There are many factors that led to me disliking phones, not the least of which being my painfully long lived career in phone tech support. Working as a phone support technician was probably a mistake, since I didn't like phones even before I started that job. Not that I was bad at my job, mind you. I was actually reasonably good at what I did, not only by being technologically knowledgeable, but also because of my thick skin when it came to angry callers. I had exactly one incident where I lost my temper with a client, and while that was a rather spectacularly inflamatory incident it was still the only one of its kind and my boss really didn't give me any shit for it, which was nice of him.

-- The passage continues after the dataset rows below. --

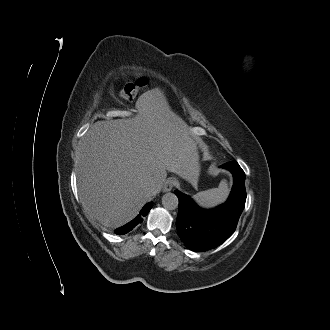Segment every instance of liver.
Listing matches in <instances>:
<instances>
[{
	"mask_svg": "<svg viewBox=\"0 0 330 330\" xmlns=\"http://www.w3.org/2000/svg\"><path fill=\"white\" fill-rule=\"evenodd\" d=\"M135 115L96 122L80 162L79 191L87 214L105 227L132 220L167 171L190 177L197 143L165 99L142 94ZM156 181L149 192L147 182Z\"/></svg>",
	"mask_w": 330,
	"mask_h": 330,
	"instance_id": "1",
	"label": "liver"
}]
</instances>
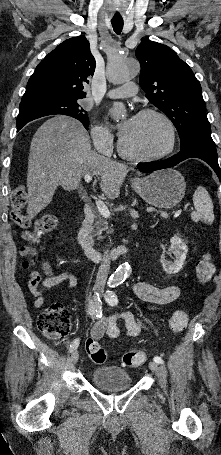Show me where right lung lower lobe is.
Instances as JSON below:
<instances>
[{
  "instance_id": "obj_1",
  "label": "right lung lower lobe",
  "mask_w": 221,
  "mask_h": 455,
  "mask_svg": "<svg viewBox=\"0 0 221 455\" xmlns=\"http://www.w3.org/2000/svg\"><path fill=\"white\" fill-rule=\"evenodd\" d=\"M24 125H25V124H24ZM24 125H23V126H24ZM23 126L17 127V131H19Z\"/></svg>"
}]
</instances>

The problem with phone support (other than the assholes) is keeping up with the calls at one moment while desperately staving off boredom at the next. Of course, when you're like me and you spend most every second of your boredom dreading the next time the goddamn phone rings, that makes your day long and your hatred for phones grow. So those four years spent manning phones really didn't do much for me other than make me bitter and even more short tempered.

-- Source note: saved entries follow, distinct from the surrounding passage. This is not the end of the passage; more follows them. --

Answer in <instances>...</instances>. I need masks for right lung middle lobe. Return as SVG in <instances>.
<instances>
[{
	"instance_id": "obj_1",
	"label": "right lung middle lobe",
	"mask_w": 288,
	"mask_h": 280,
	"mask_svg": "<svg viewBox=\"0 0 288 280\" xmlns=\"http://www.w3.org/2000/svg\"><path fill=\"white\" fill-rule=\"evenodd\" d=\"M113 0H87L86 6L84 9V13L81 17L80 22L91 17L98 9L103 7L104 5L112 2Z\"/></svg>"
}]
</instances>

In case you're wondering, I revile phones as much now as ever. I vastly prefer text messages, emails, and the like to do my communicating. So if you call me and wonder why I seem so hurried or even impolite, it's not because I don't like you (well, probably anyway), it's because I don't want to be on the phone. Best way to use a phone with me? Use the phone to set up impromptu in person meetings; use email or texts for everything else. Yeah, I know it's weird, but it's just one of the many things that make me a very singular man.

Tuesday, April 03, 2007

on nail biting and weird techniques

I bite my nails. I don't like it, but nail biting has been a fact of my life for a very long time. At times I have been a light nail biter, only biting them when they grew past a certain length. At other times I have been an utterly obsessed nail biter, often biting till they bled. Right now I'm somewhere in the middle as I haven't bled for my nails in some time, but really it's a nasty habit and it really has to stop. I have tried to stop it by wearing band aids on the most damaged fingers, and that seems to stop the biting for the most part, but while wearing the band aid I pick at it constantly.

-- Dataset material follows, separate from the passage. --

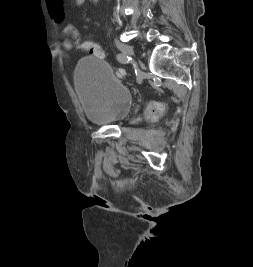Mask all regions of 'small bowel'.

The working theory is that I bite my nails because I have a constant need to feel a texture with my fingers. Biting my nails grinds my fingers against my teeth, thus texture. My therapist came up with the idea that if my fingers were constantly feeling some other texture that it might lessen my interest in the nail biting. Thus my keyboard is now topped with braille keybord stickers. Now, I don't think I'm going to be learning braille out of this, but that each of the keys I touch has a slightly different texture to it seems to affect my interest in biting my nails. It hasn't wiped it out entirely, but I find myself with my fingers on my keyboard more often than being chewed upon.

It's difficult, for some, to admit that they cannot control every aspect of their lives. I am not exactly happy that I can't just stop biting my nails, but clearly I cannot simply decide to stop and I'm not too proud to admit that. It's much like being depressed; one cannot just simply stop being depressed at a whim so I would hope a depressed person would not let their pride stand in the way of getting help.

On the one hand it's kind of sad that I need to take such odd steps to try to retrain my brain, but on the other hand, I'm getting to experience some very strange things all in the efforts of gaining more control and normalcy in my own head. It may be weird, but it does lead to a very singular set of life experiences that few are like to match. Gotta take what you can get, no?